Ich finde, dass arbeitenden Müttern in der Arbeitswelt oft unrecht getan wird. Berufstätige Mütter haben Superkräfte, von denen alle profitieren, die Familien, die Unternehmen, die Gesellschaft.

Wie lösen Sie dieses Gefühl auf?
Über eine Erwartungsklärung in beiden Bereichen. Klingt unsexy, hilft aber total.

Welche Sache, die Sie schon länger gestört hat, haben Sie zuletzt in Eigeninitiative geändert?
Ich ärgere mich oft über die lokale Politik.
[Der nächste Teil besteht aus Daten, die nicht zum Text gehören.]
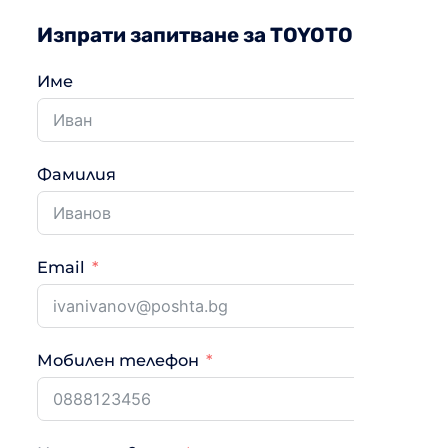
Изпрати запитване за TOYOTOMI GTN/G
Име
Фамилия
Email
Мобилен телефон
Also will ich mich bei der nächsten Wahl in den Gemeinderat wählen lassen.

Was hindert Menschen eigentlich daran, Dinge zu ändern, die sie abbremsen?
Das Individuum denkt oft, dass es selbst das einzige ist, das sich an einem bestimmten Problem stört. Und dass die anderen bestimmt mehr wissen – und das Problem deshalb nicht ansprechen oder verändern. Wir Menschen sind aber Herdentiere. Wenn wir das verstehen, werden uns unendliche Möglichkeiten für Verbesserungen im Kleinen und Großen plötzlich klar. Dann muss man diese nur noch umsetzen.

Zum Unternehmen

Als deutscher Naturkosmetikhersteller aus dem Schwarzwald ist Börlind zu einer globalen Marke geworden. Die Produkte des Unternehmens werden in über 40 Ländern weltweit angeboten. Neben dem europäischen Hauptmarkt sind Asien und Nordamerika wichtige Märkte in Übersee. Gegründet wurde die Firma Börlind GmbH 1959 von Annemarie Lindner gemeinsam mit ihrem Mann Walter sowie ihrem damaligen Geschäftspartner Hermann Börner. Der Name des Unternehmens setzt sich aus den Familiennamen Börner und Lindner zusammen. Für ihre Lebensleistung wurde Annemarie Lindner, die das Unternehmen bis 1985 leitete, mit dem Natural Legacy Award, dem „Oscar“ der amerikanischen Naturwarenbranche, ausgezeichnet. Nachdem ab 1985 ihr Sohn Michael Lindner die Geschäfte führte, übernahm 2020 mit Alicia und Nicolas Linder die dritte Generation die Geschäftsführung.